Selective reclaim can be enabled for slot-based scheduling and multidimensional scheduling. An application might be a candidate for selective reclaim when it needs to borrow slots from other consumers and has critical or long running tasks that you do not want to be interrupted.

Important: Selective reclaim does not take effect if Reclaim optimization is configured as Optimized for standby service in the cluster management console.
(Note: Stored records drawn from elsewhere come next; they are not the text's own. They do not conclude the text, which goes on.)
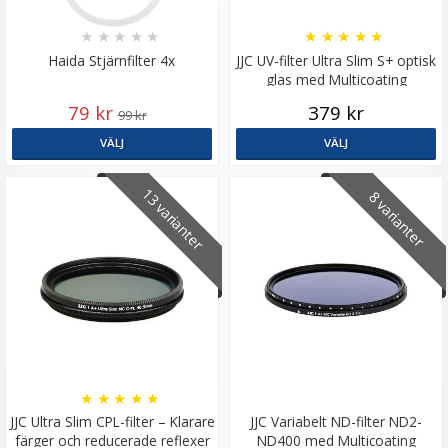
★
★
★
★
★
★
★
★
★
★
Haida Stjärnfilter 4x
JJC UV-filter Ultra Slim S+ optisk
glas med Multicoating
79 kr
379 kr
99 kr
VÄLJ
VÄLJ
13 varianter
8 varianter
★
★
★
★
★
JJC Ultra Slim CPL-filter – Klarare
JJC Variabelt ND-filter ND2-
färger och reducerade reflexer
ND400 med Multicoating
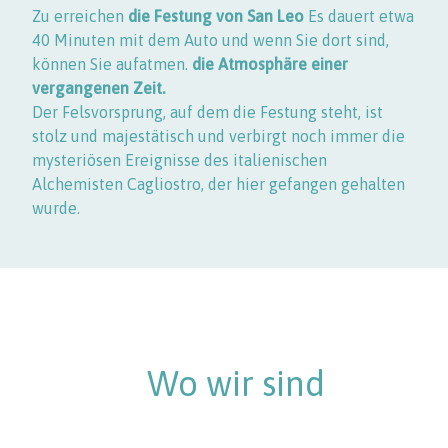
Zu erreichen
die Festung von San Leo
Es dauert etwa
40 Minuten mit dem Auto und wenn Sie dort sind,
können Sie aufatmen.
die Atmosphäre einer
vergangenen Zeit.
Der Felsvorsprung, auf dem die Festung steht, ist
stolz und majestätisch und verbirgt noch immer die
mysteriösen Ereignisse des italienischen
Alchemisten Cagliostro, der hier gefangen gehalten
wurde.
Wo wir sind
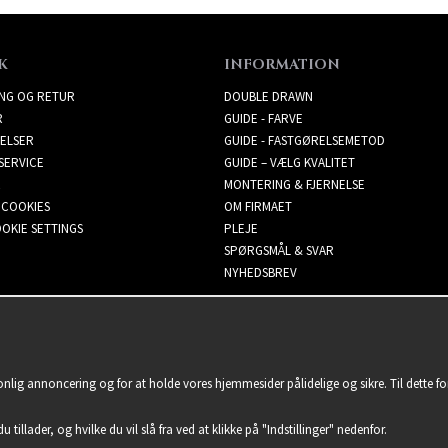
K
INFORMATION
ING OG RETUR
DOUBLE DRAWN
R
GUIDE - FARVE
ELSER
GUIDE - FASTGØRELSEMETOD
SERVICE
GUIDE – VÆLG KVALITET
MONTERING & FJERNELSE
 COOKIES
OM FIRMAET
OKIE SETTINGS
PLEJE
SPØRGSMÅL & SVAR
NYHEDSBREV
sonlig annoncering og for at holde vores hjemmesider pålidelige og sikre. Til dette 
u tillader, og hvilke du vil slå fra ved at klikke på "Indstillinger" nedenfor.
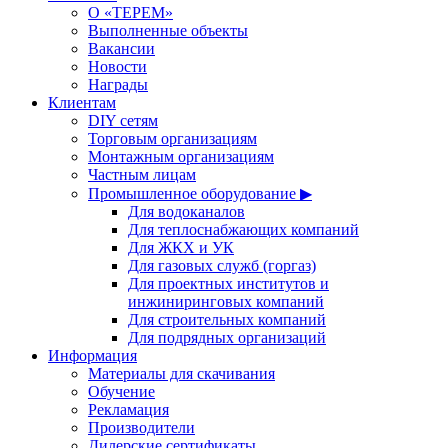
О «ТЕРЕМ»
Выполненные объекты
Вакансии
Новости
Награды
Клиентам
DIY сетям
Торговым организациям
Монтажным организациям
Частным лицам
Промышленное оборудование ▶
Для водоканалов
Для теплоснабжающих компаний
Для ЖКХ и УК
Для газовых служб (горгаз)
Для проектных институтов и
инжиниринговых компаний
Для строительных компаний
Для подрядных организаций
Информация
Материалы для скачивания
Обучение
Рекламация
Производители
Дилерские сертификаты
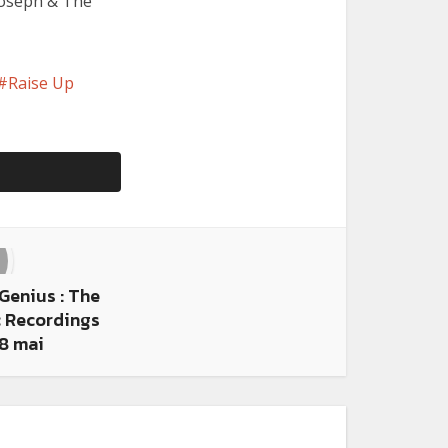
y Joseph & The
Raise Up
 Genius : The
 Recordings
28 mai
Note the following considerations when you are using selective reclaim:

Consider session priority or preemptionRank attributes (defined in the SessionTypes section of your application profile). The attributes usage differs depending on the scheduling policy (defined in policy attribute within the Consumer section of the application profile).
Here is an example application profile with priority and preemption rankings configured:
```
<SessionTypes>
 ...
	<Type name="type1" …  priority="1" preemptionRank="10"/>
	<Type name="type2" …  priority="2" preemptionRank="20/>
```
- For a priority scheduling policy (with policy="R_PriorityScheduling" configured), use a higher priority value to protect longer running tasks. A value of 1 is the lowest priority and 10000 is the highest priority.
- For all other scheduling policies except policy="R_PriorityScheduling", use preemptionRank values to rank the importance of sessions:
  - For workload that you do not want preempted by a slot reclaim, set the preemptionRank value to the highest level (for example, preemptionRank="20").
  - For normal workload that can be preempted by a slot reclaim, without consequence, set the preemptionRankvalue to the lowest level (for example, preemptionRank="10").
If there are long running tasks, set the preemption criteria to MostRecentTask to prevent the loss of CPU time for long running tasks.
If all the tasks are short running, set the preemption criteria to default for better SSM performance.
Selective reclaim is disabled when exclusive allocation (consumer level) is enabled for multidimensional scheduling.
If multidimensional scheduling standby services are enabled, the standby service requirement is satisfied before selective reclaim.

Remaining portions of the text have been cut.